Thanks in advance for your assistance. Recently purchased a very lightly used free standing wood burner built in the 80's. It didn't have a blower so I purchased a Dayton 1TDU8. It appears there are some mounting holes on the back of the stove for maybe a plate the fan would mount to.

I don't have a manual which would be nice to have but seemingly unavailable.

Does anyone happen to have this stove or similar that may be able to give me an idea of what factory might have looked like along with any controls the manufacturer might have installed?


----------



## alexltzngr (Nov 12, 2019)

T.O. said:


> Thanks in advance for your assistance. Recently purchased a very lightly used free standing wood burner built in the 80's. It didn't have a blower so I purchased a Dayton 1TDU8. It appears there are some mounting holes on the back of the stove for maybe a plate the fan would mount to.
> 
> I don't have a manual which would be nice to have but seemingly unavailable.
> 
> Does anyone happen to have this stove or similar that may be able to give me an idea of what factory might have looked like along with any controls the manufacturer might have installed?


Let me know if you are still looking for pictures.  I run one.


----------



## T.O. (Nov 12, 2019)

alexltzngr said:


> Let me know if you are still looking for pictures.  I run one.


Definitely. Thanks for the response.


----------



## alexltzngr (Nov 19, 2019)

Let me know if I can add any detail.


----------



## T.O. (Nov 22, 2019)

alexltzngr said:


> Let me know if I can add any detail.
> View attachment 251765
> View attachment 251766
> View attachment 251767
> View attachment 251768


Thanks for the pics! Looks like just a piece of heavy gauge sheet metal bent 90 degrees, mounted to the stove frame and the fan mounted to it?
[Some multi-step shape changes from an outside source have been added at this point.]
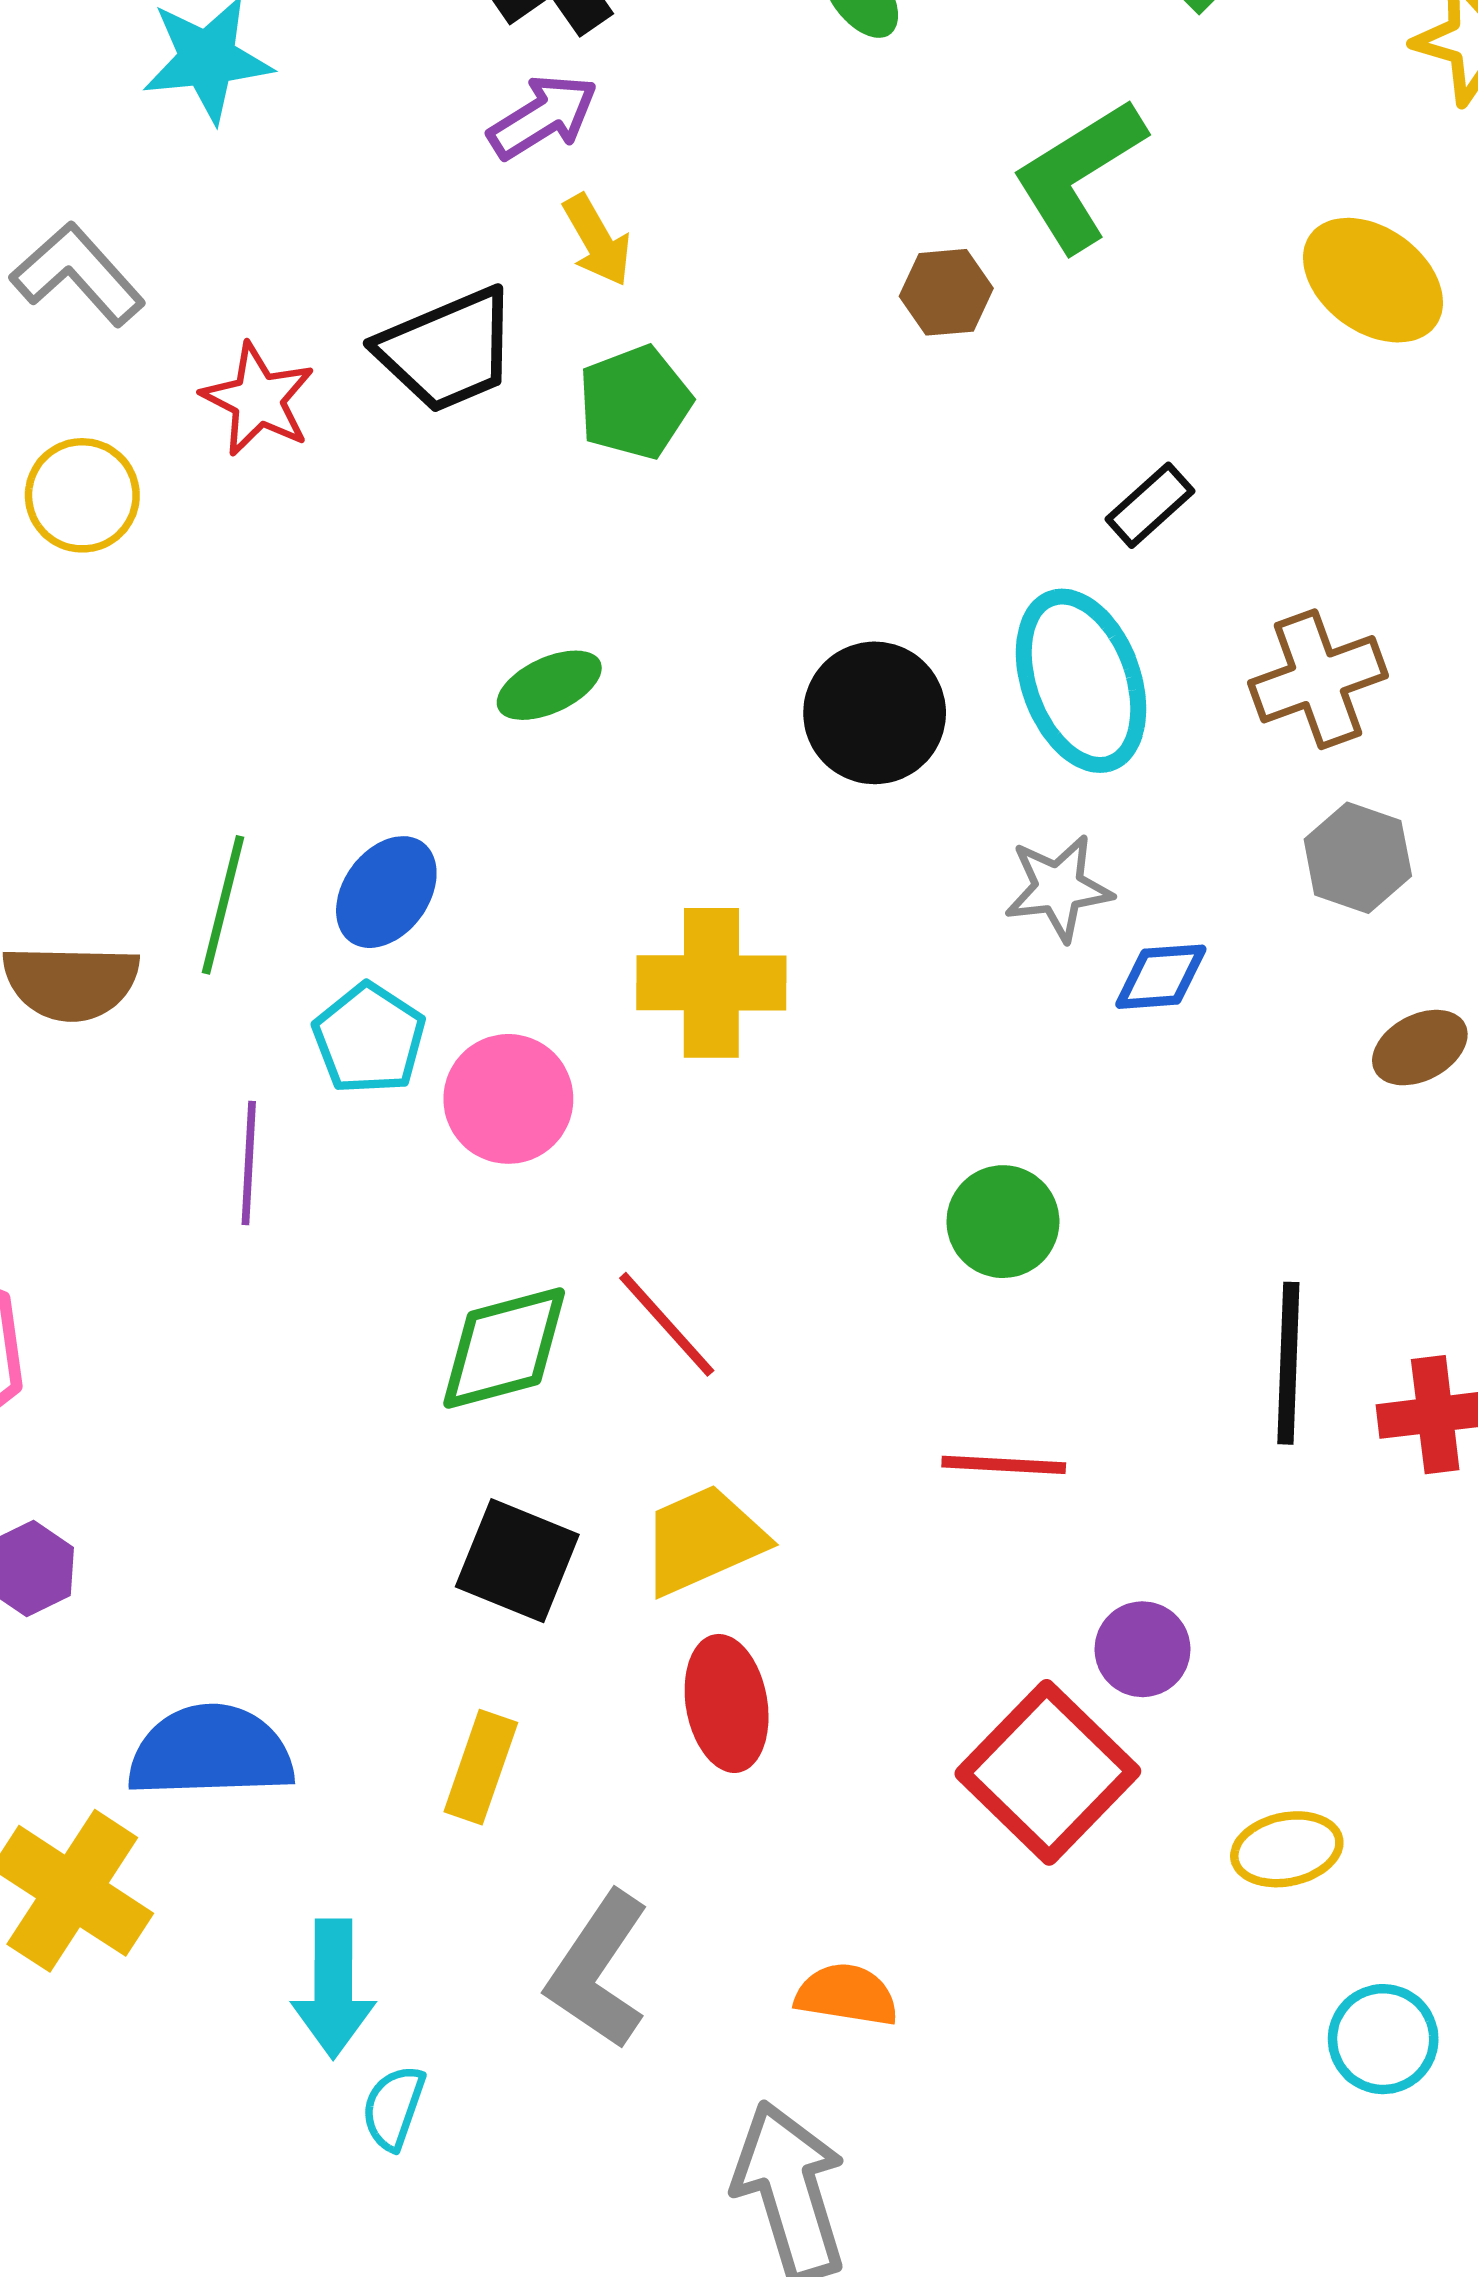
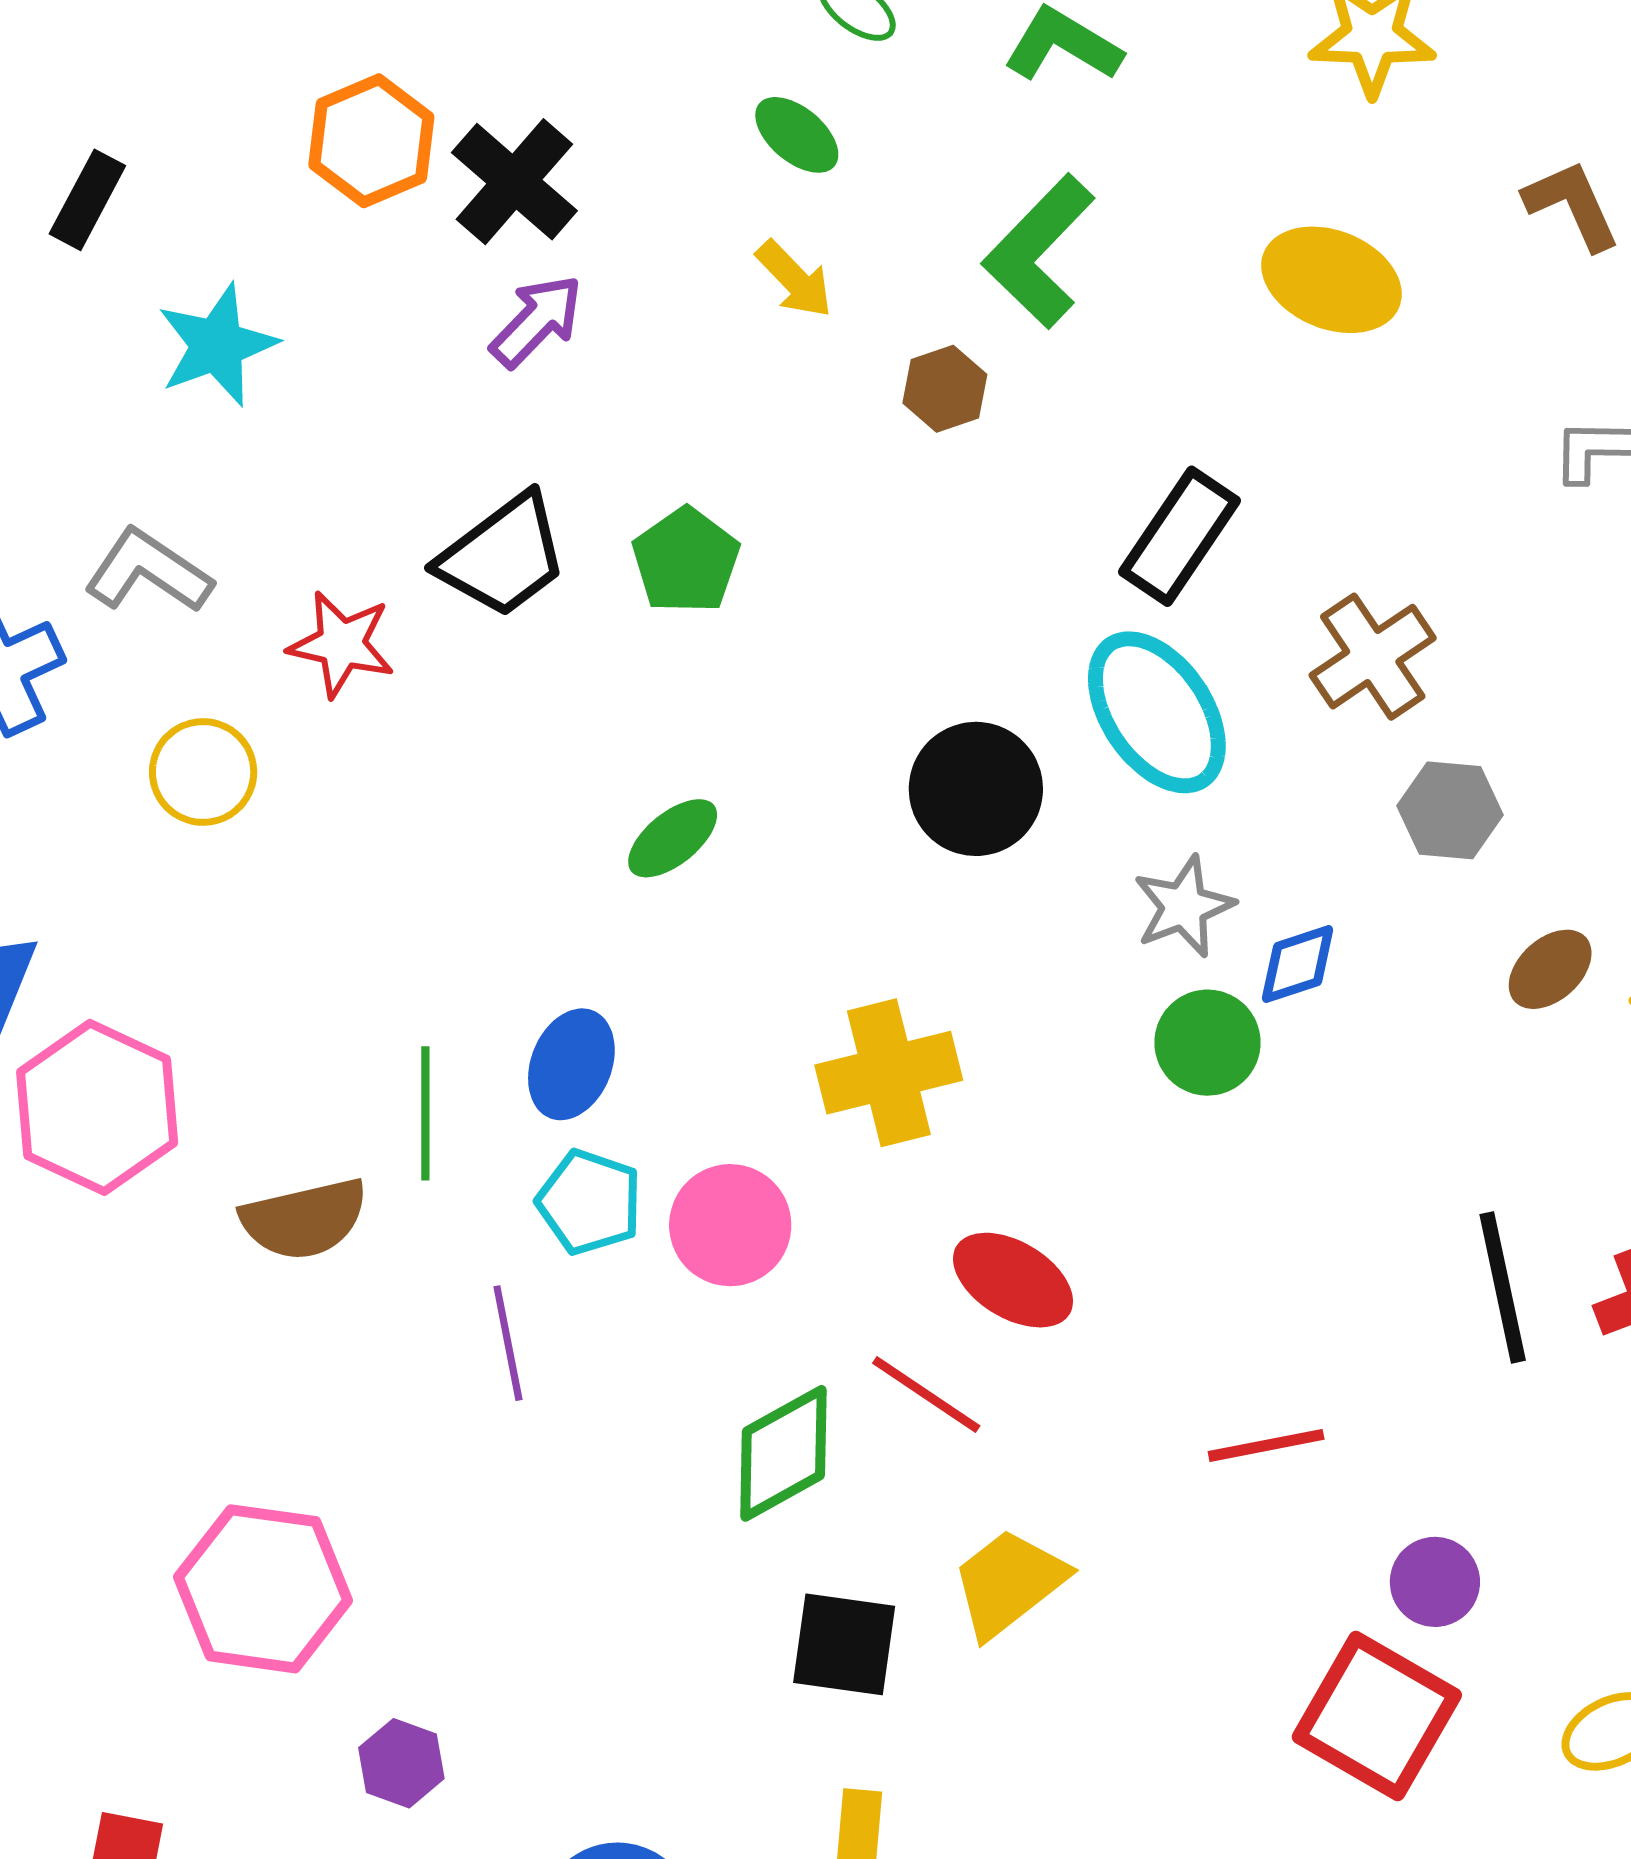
yellow arrow: (597, 240) -> (794, 279), moved
black rectangle: (1150, 505) -> (1180, 536), size x1.6
green circle: (1003, 1222) -> (1208, 1043), moved
red ellipse: (727, 1703) -> (1013, 1280), moved, turned -35

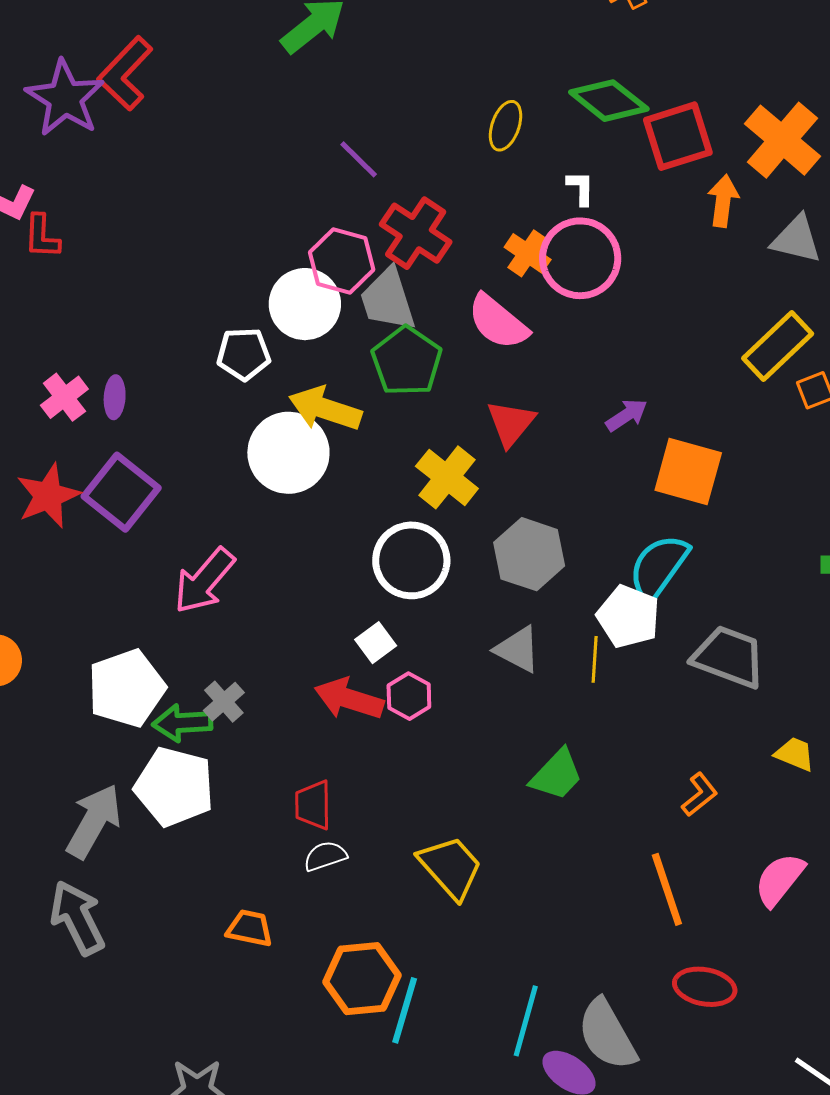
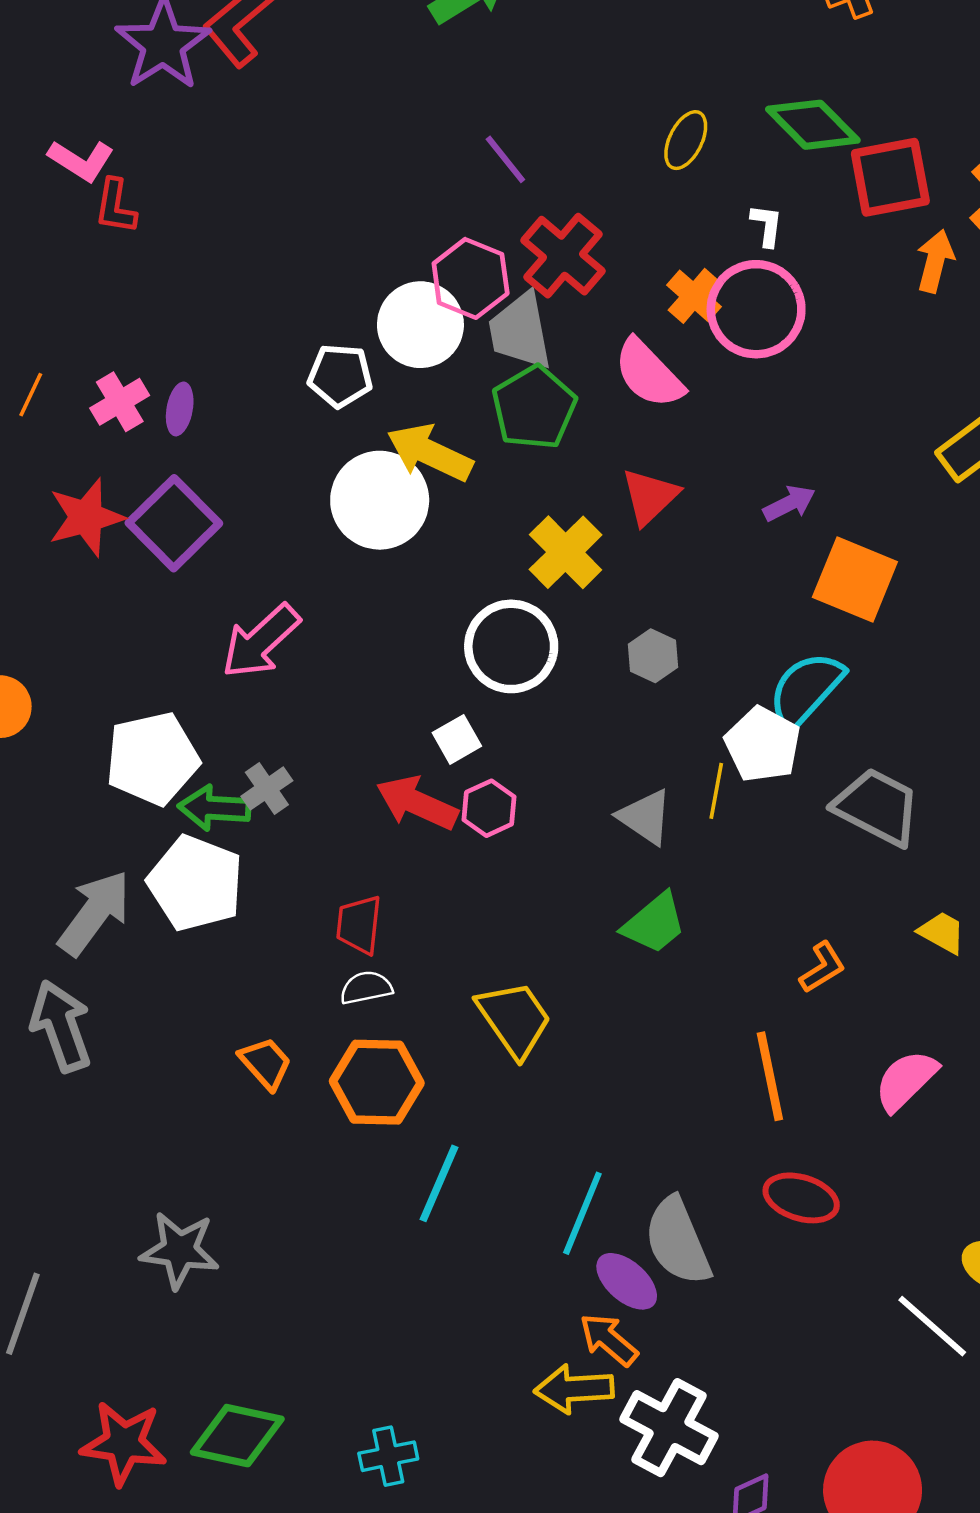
gray hexagon: (529, 554) -> (653, 656), size x0.6
gray triangle: (518, 649) -> (645, 817), moved
orange trapezoid: (250, 928) -> (265, 1063), turned 30
orange hexagon: (362, 979) -> (377, 1082), moved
If you have the time, could you measure up the piece of metal and reply?

Thanks again.


----------



## Jack G (Dec 14, 2019)

I have purchased a summer home in the Adirondacks that has this very stove. I am looking for an owner‘s manual so that I can use it safely/properly. I also would like to find where I could purchase a heat shield for the back of the stove. Thanks in advance for any help / information that you can provide.


----------